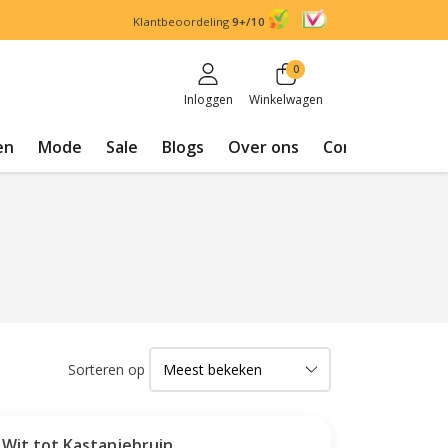
Klantbeoordeling
9+/10
0
Inloggen
Winkelwagen
en
Mode
Sale
Blogs
Over ons
Contact
Sorteren op
 Wit tot Kastanjebruin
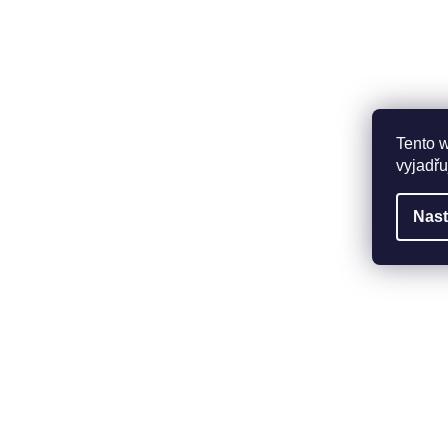
Tento 
vyjadřu
Nast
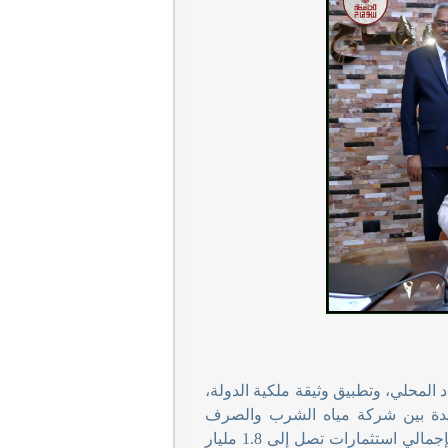
 المحلي، وتطبيق وثيقة ملكية الدولة،
م، توقيع 7 بروتوكولات تعاون جديدة بين شركة مياه الشرب والصرف
الصحي وعدد من المستثمرين، لاستغلال 7 مواقع استثمارية بنظام حق الانتفاع، بإجمالي استثمارات تصل إلى 1.8 مليار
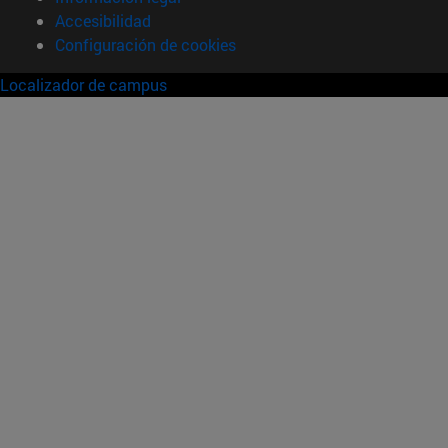
Accesibilidad
Configuración de cookies
Localizador de campus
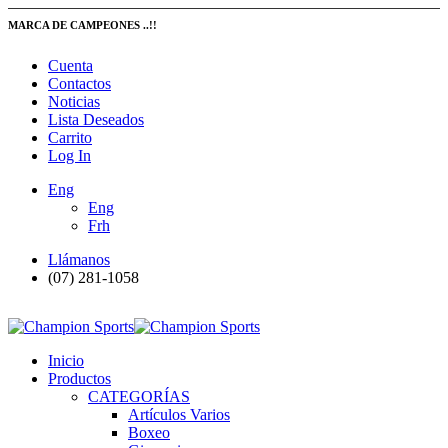
MARCA DE CAMPEONES ..!!
Cuenta
Contactos
Noticias
Lista Deseados
Carrito
Log In
Eng
Eng
Frh
Llámanos
(07) 281-1058
Inicio
Productos
CATEGORÍAS
Artículos Varios
Boxeo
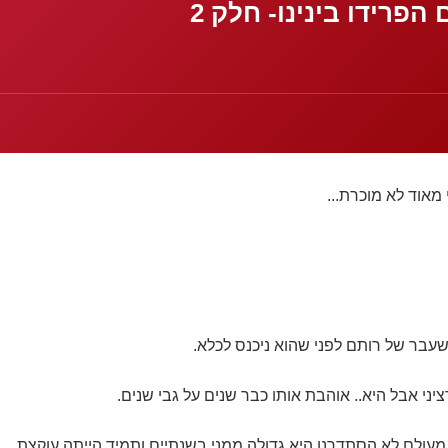
הפרידו בינינו- חלק 2
מאוד לא מוכרת...
שעבר של רותם לפני שהוא ניכנס לכלא.
יני אבל היא.. אוהבת אותו כבר שנים על גבי שנים.
מעולם לא הסתדרנו היא גדולה ממני בשנתיים ותמיד הייתה עוקצת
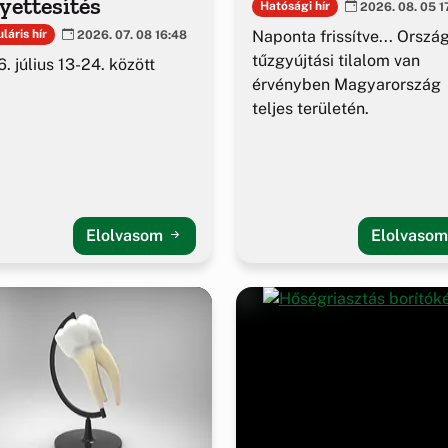
yettesítés
Hatósági hír
2026. 08. 05 1
Naponta frissítve... Orszá
láris hír
2026. 07. 08 16:48
tűzgyújtási tilalom van
. július 13-24. között
érvényben Magyarország
teljes területén.
Elolvasom
Elolvaso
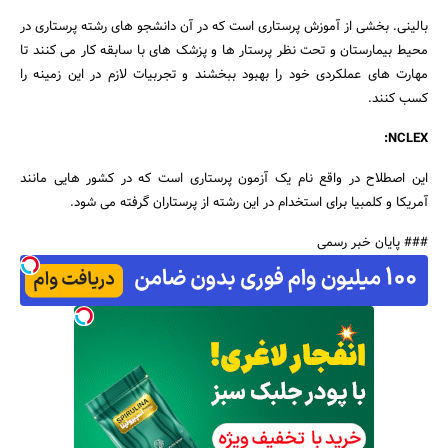
بالینی. بخشی از آموزش پرستاری است که در آن دانشجو های رشته پرستاری در
محیط بیمارستان و تحت نظر پرستار ها و پزشک های با سابقه کار می کنند تا
مهارت های عملکردی خود را بهبود ببخشند و تجربیات لازم در این زمینه را
کسب کنند.
NCLEX:
این اصطلاح در واقع نام یک آزمون پرستاری است که در کشور هایی مانند
آمریکا و کلمبیا برای استخدام در این رشته از پرستاران گرفته می شود.
### پایان خبر رسمی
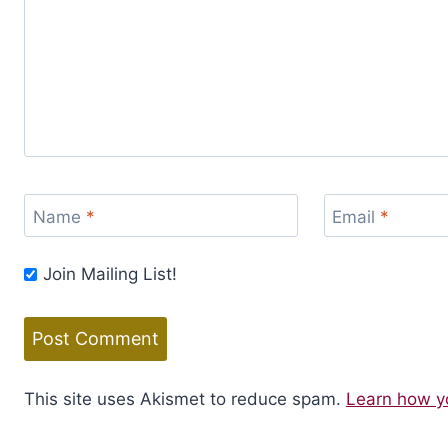
Name
*
Email
*
Join Mailing List!
This site uses Akismet to reduce spam.
Learn how y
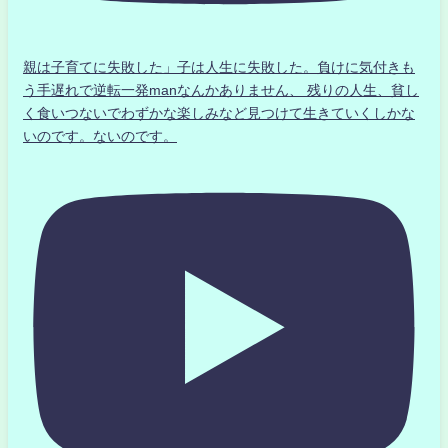
親は子育てに失敗した」子は人生に失敗した。負けに気付きも
う手遅れで逆転一発manなんかありません、 残りの人生、貧し
く食いつないでわずかな楽しみなど見つけて生きていくしかな
いのです。ないのです。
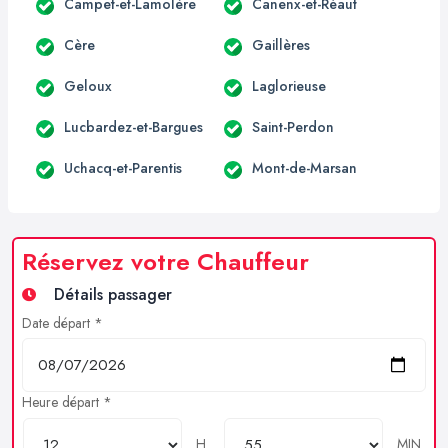
Campet-et-Lamolère
Canenx-et-Réaut
Cère
Gaillères
Geloux
Laglorieuse
Lucbardez-et-Bargues
Saint-Perdon
Uchacq-et-Parentis
Mont-de-Marsan
Réservez votre Chauffeur
Détails passager
Date départ *
Heure départ *
H
MIN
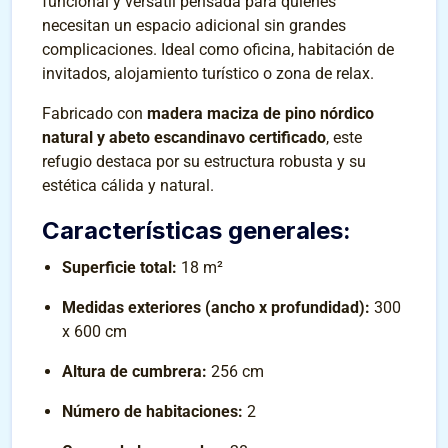
funcional y versátil pensada para quienes
necesitan un espacio adicional sin grandes
complicaciones. Ideal como oficina, habitación de
invitados, alojamiento turístico o zona de relax.
Fabricado con
madera maciza de pino nórdico
natural y abeto escandinavo certificado
, este
refugio destaca por su estructura robusta y su
estética cálida y natural.
Características generales:
Superficie total:
18 m²
Medidas exteriores (ancho x profundidad):
300
x 600 cm
Altura de cumbrera:
256 cm
Número de habitaciones:
2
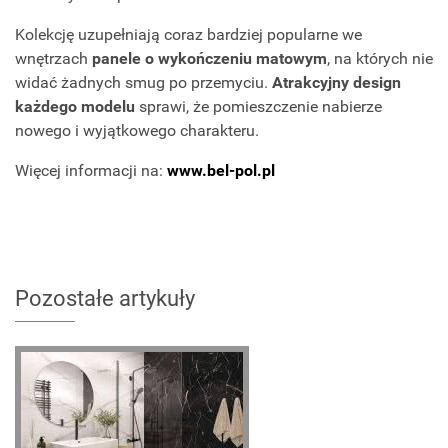
Kolekcję uzupełniają coraz bardziej popularne we
wnętrzach
panele o wykończeniu matowym
, na których nie
widać żadnych smug po przemyciu.
Atrakcyjny design
każdego modelu
sprawi, że pomieszczenie nabierze
nowego i wyjątkowego charakteru.
Więcej informacji na:
www.bel-pol.pl
Pozostałe artykuły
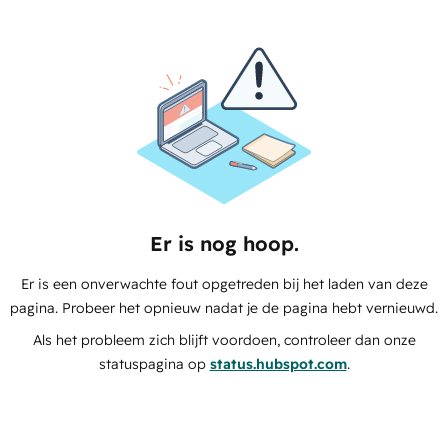
Er is nog hoop.
Er is een onverwachte fout opgetreden bij het laden van deze
pagina. Probeer het opnieuw nadat je de pagina hebt vernieuwd.
Als het probleem zich blijft voordoen, controleer dan onze
statuspagina op
status.hubspot.com
.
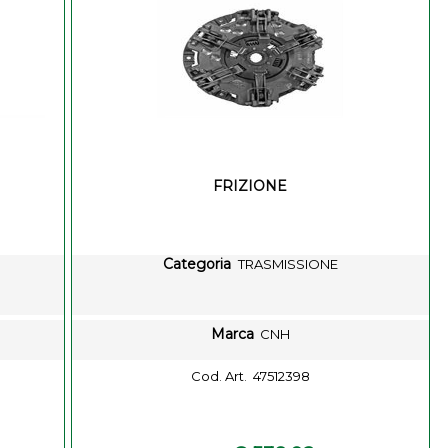
FRIZIONE
Categoria
TRASMISSIONE
Marca
CNH
Cod. Art.
47512398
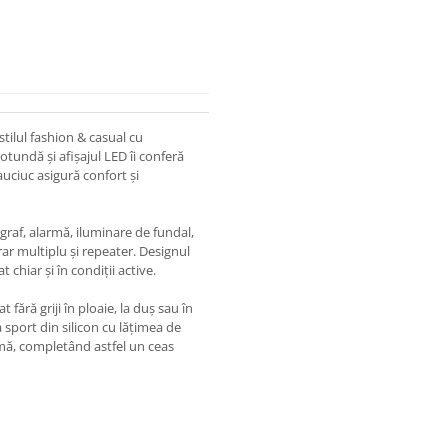
stilul fashion & casual cu
rotundă și afișajul LED îi conferă
auciuc asigură confort și
graf, alarmă, iluminare de fundal,
ar multiplu și repeater. Designul
t chiar și în condiții active.
 fără griji în ploaie, la duș sau în
a sport din silicon cu lățimea de
mă, completând astfel un ceas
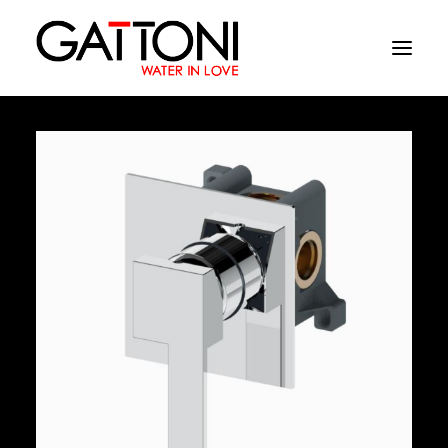
Azienda
Ambienti
Prodotti
Finiture
Media
Dove acquistare
Contatti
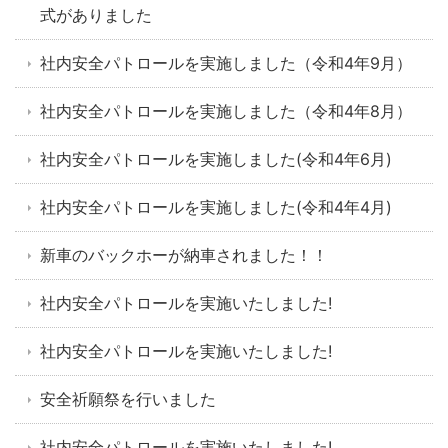
式がありました
社内安全パトロールを実施しました（令和4年9月）
社内安全パトロールを実施しました（令和4年8月）
社内安全パトロールを実施しました(令和4年6月)
社内安全パトロールを実施しました(令和4年4月)
新車のバックホーが納車されました！！
社内安全パトロールを実施いたしました!
社内安全パトロールを実施いたしました!
安全祈願祭を行いました
社内安全パトロールを実施いたしました!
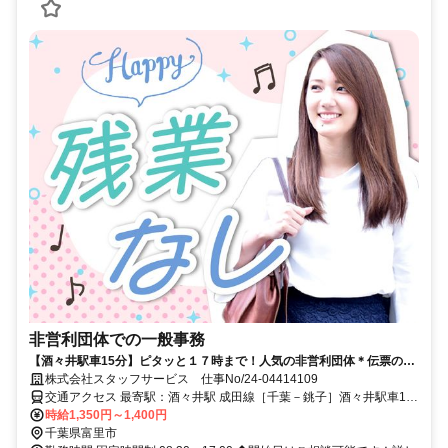
非営利団体での一般事務
【酒々井駅車15分】ピタッと１７時まで！人気の非営利団体＊伝票の整
理など★
株式会社スタッフサービス 仕事No/24-04414109
交通アクセス 最寄駅：酒々井駅 成田線［千葉－銚子］酒々井駅車15
分 車通勤可能
時給1,350円～1,400円
千葉県富里市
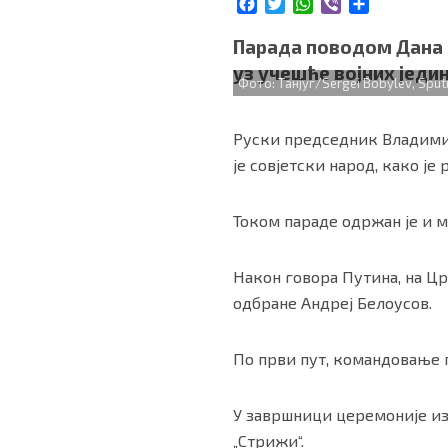
F
T
W
V
S
БИЗНИС
a
w
h
i
h
c
i
a
b
a
Парада поводом Дана п
e
t
t
e
r
уз учешће војних једи
b
t
s
r
e
Фото: Танјуг/Sergei Bobylev, Sputn
redakcija@gradskeinfo.rs
o
e
A
o
r
p
Руски председник Владимир
k
p
ПРАТИТЕ НАС
је совјетски народ, како је 
Током параде одржан је и м
Маркетинг
|
Услови коришћења
|
Политика приват
Након говора Путина, на Цр
одбране Андреј Белоусов.
ПРЕУЗМИТЕ НАШУ АПЛИКАЦИЈУ
По први пут, командовање 
У завршници церемоније из
„Стрижи“.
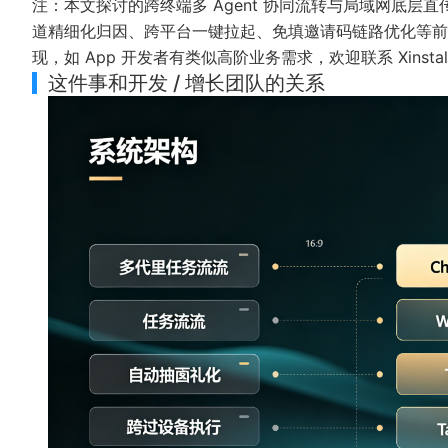
注：本文探讨的跨终端多 Agent 协同流转与局域网底
道精细化归因、跨平台一键拉起、
免填邀请码
链路优化等前
现，如 App 开发者有类似高阶业务需求，欢迎联系 Xins
这件事和开发 / 增长团队的关系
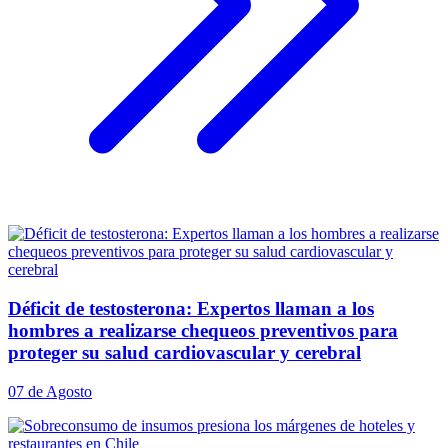
Déficit de testosterona: Expertos llaman a los
hombres a realizarse chequeos preventivos para
proteger su salud cardiovascular y cerebral
07 de Agosto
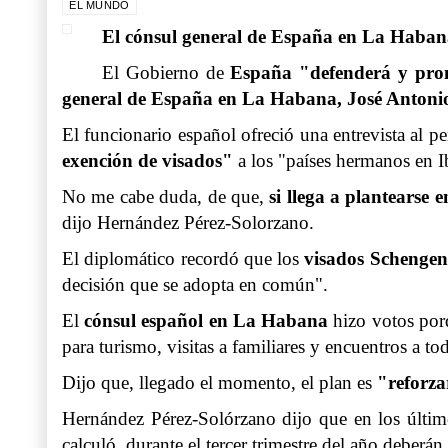
EL MUNDO
El cónsul general de España en La Habana
El Gobierno de
España "defenderá y prom
general de España en La Habana
, José Anton
El funcionario español ofreció una entrevista al p
exención de visados
"
a los "países hermanos en I
No me cabe duda, de que,
si llega a plantearse
dijo Hernández Pérez-Solorzano.
El diplomático recordó que los
visados Schengen
decisión que se adopta en común".
El
cónsul español en La Habana
hizo votos porq
para turismo, visitas a familiares y encuentros a to
Dijo que, llegado el momento, el plan es
"reforza
Hernández Pérez-Solórzano dijo que en los últim
calculó, durante el tercer trimestre del año deberán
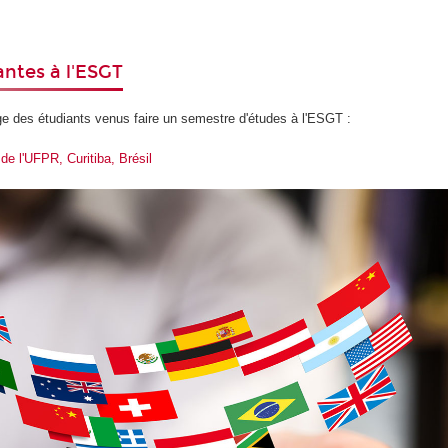
antes à l'ESGT
e des étudiants venus faire un semestre d'études à l'ESGT :
 de l'UFPR, Curitiba, Brésil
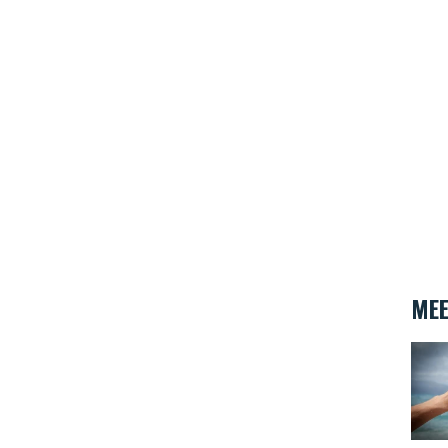
MEE
Wat v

+ + + + +

EXERCISE DESCRIPTION:
Reproduce every record above exactly, but leave out the pictures.

TASK RESPONSE:
Klantbeoordeling
9+/10
0
Inloggen
Winkelwagen
en
Mode
Sale
Blogs
Over ons
Contact
Sorteren op
 Wit tot Kastanjebruin
Tento 
vyjadřu
Nast
 المحلي، وتطبيق وثيقة ملكية الدولة،
م، توقيع 7 بروتوكولات تعاون جديدة بين شركة مياه الشرب والصرف
الصحي وعدد من المستثمرين، لاستغلال 7 مواقع استثمارية بنظام حق الانتفاع، بإجمالي استثمارات تصل إلى 1.8 مليار
Accesibilidad
Configuración de cookies
Localizador de campus
MARCA DE CAMPEONES ..!!
Cuenta
Contactos
Noticias
Lista Deseados
Carrito
Log In
Eng
Eng
Frh
Llámanos
(07) 281-1058
Inicio
Productos
CATEGORÍAS
Artículos Varios
Boxeo
הפרידו בינינו- חלק 2
מאוד לא מוכרת...
שעבר של רותם לפני שהוא ניכנס לכלא.
יני אבל היא.. אוהבת אותו כבר שנים על גבי שנים.
מעולם לא הסתדרנו היא גדולה ממני בשנתיים ותמיד הייתה עוקצת
yettesítés
Hatósági hír
2026. 08. 05 1
Naponta frissítve... Orszá
láris hír
2026. 07. 08 16:48
tűzgyújtási tilalom van
. július 13-24. között
érvényben Magyarország
teljes területén.
Elolvasom
Elolvaso
بالینی. بخشی از آموزش پرستاری است که در آن دانشجو های رشته پرستاری در
محیط بیمارستان و تحت نظر پرستار ها و پزشک های با سابقه کار می کنند تا
مهارت های عملکردی خود را بهبود ببخشند و تجربیات لازم در این زمینه را
کسب کنند.
NCLEX:
این اصطلاح در واقع نام یک آزمون پرستاری است که در کشور هایی مانند
آمریکا و کلمبیا برای استخدام در این رشته از پرستاران گرفته می شود.
### پایان خبر رسمی
Name
*
Email
*
Join Mailing List!
This site uses Akismet to reduce spam.
Learn how y
親は子育てに失敗した」子は人生に失敗した。負けに気付きも
う手遅れで逆転一発manなんかありません、 残りの人生、貧し
く食いつないでわずかな楽しみなど見つけて生きていくしかな
いのです。ないのです。
Campet-et-Lamolère
Canenx-et-Réaut
Cère
Gaillères
Geloux
Laglorieuse
Lucbardez-et-Bargues
Saint-Perdon
Uchacq-et-Parentis
Mont-de-Marsan
Réservez votre Chauffeur
Détails passager
Date départ *
Heure départ *
H
MIN
funcional y versátil pensada para quienes
necesitan un espacio adicional sin grandes
complicaciones. Ideal como oficina, habitación de
invitados, alojamiento turístico o zona de relax.
Fabricado con
madera maciza de pino nórdico
natural y abeto escandinavo certificado
, este
refugio destaca por su estructura robusta y su
estética cálida y natural.
Características generales:
Superficie total:
18 m²
Medidas exteriores (ancho x profundidad):
300
x 600 cm
Altura de cumbrera:
256 cm
Número de habitaciones:
2
Kolekcję uzupełniają coraz bardziej popularne we
wnętrzach
panele o wykończeniu matowym
, na których nie
widać żadnych smug po przemyciu.
Atrakcyjny design
każdego modelu
sprawi, że pomieszczenie nabierze
nowego i wyjątkowego charakteru.
Więcej informacji na:
www.bel-pol.pl
Pozostałe artykuły
Er is nog hoop.
Er is een onverwachte fout opgetreden bij het laden van deze
pagina. Probeer het opnieuw nadat je de pagina hebt vernieuwd.
Als het probleem zich blijft voordoen, controleer dan onze
statuspagina op
status.hubspot.com
.
FRIZIONE
Categoria
TRASMISSIONE
Marca
CNH
Cod. Art.
47512398
stilul fashion & casual cu
rotundă și afișajul LED îi conferă
auciuc asigură confort și
graf, alarmă, iluminare de fundal,
ar multiplu și repeater. Designul
t chiar și în condiții active.
 fără griji în ploaie, la duș sau în
a sport din silicon cu lățimea de
mă, completând astfel un ceas
Azienda
Ambienti
Prodotti
Finiture
Media
Dove acquistare
Contatti
式がありました
社内安全パトロールを実施しました（令和4年9月）
社内安全パトロールを実施しました（令和4年8月）
社内安全パトロールを実施しました(令和4年6月)
社内安全パトロールを実施しました(令和4年4月)
新車のバックホーが納車されました！！
社内安全パトロールを実施いたしました!
社内安全パトロールを実施いたしました!
安全祈願祭を行いました
社内安全パトロールを実施いたしました!
非営利団体での一般事務
【酒々井駅車15分】ピタッと１７時まで！人気の非営利団体＊伝票の整
理など★
株式会社スタッフサービス 仕事No/24-04414109
交通アクセス 最寄駅：酒々井駅 成田線［千葉－銚子］酒々井駅車15
分 車通勤可能
時給1,350円～1,400円
千葉県富里市
F
T
W
V
S
БИЗНИС
a
w
h
i
h
c
i
a
b
a
Парада поводом Дана п
e
t
t
e
r
уз учешће војних једи
b
t
s
r
e
Фото: Танјуг/Sergei Bobylev, Sputn
redakcija@gradskeinfo.rs
o
e
A
o
r
p
Руски председник Владимир
k
p
ПРАТИТЕ НАС
је совјетски народ, како је 
Током параде одржан је и м
Маркетинг
|
Услови коришћења
|
Политика приват
Након говора Путина, на Цр
одбране Андреј Белоусов.
ПРЕУЗМИТЕ НАШУ АПЛИКАЦИЈУ
По први пут, командовање 
У завршници церемоније из
„Стрижи“.
注：本文探讨的跨终端多 Agent 协同流转与局域网底
道精细化归因、跨平台一键拉起、
免填邀请码
链路优化等前
现，如 App 开发者有类似高阶业务需求，欢迎联系 Xins
这件事和开发 / 增长团队的关系
Déficit de testosterona: Expertos llaman a los
hombres a realizarse chequeos preventivos para
proteger su salud cardiovascular y cerebral
07 de Agosto
EL MUNDO
El cónsul general de España en La Habana
El Gobierno de
España "defenderá y prom
general de España en La Habana
, José Anton
El funcionario español ofreció una entrevista al p
exención de visados
"
a los "países hermanos en I
No me cabe duda, de que,
si llega a plantearse
dijo Hernández Pérez-Solorzano.
El diplomático recordó que los
visados Schengen
decisión que se adopta en común".
El
cónsul español en La Habana
hizo votos porq
para turismo, visitas a familiares y encuentros a to
Dijo que, llegado el momento, el plan es
"reforza
Hernández Pérez-Solórzano dijo que en los últim
calculó, durante el tercer trimestre del año deberán
antes à l'ESGT
e des étudiants venus faire un semestre d'études à l'ESGT :
 de l'UFPR, Curitiba, Brésil
MEE
Wat v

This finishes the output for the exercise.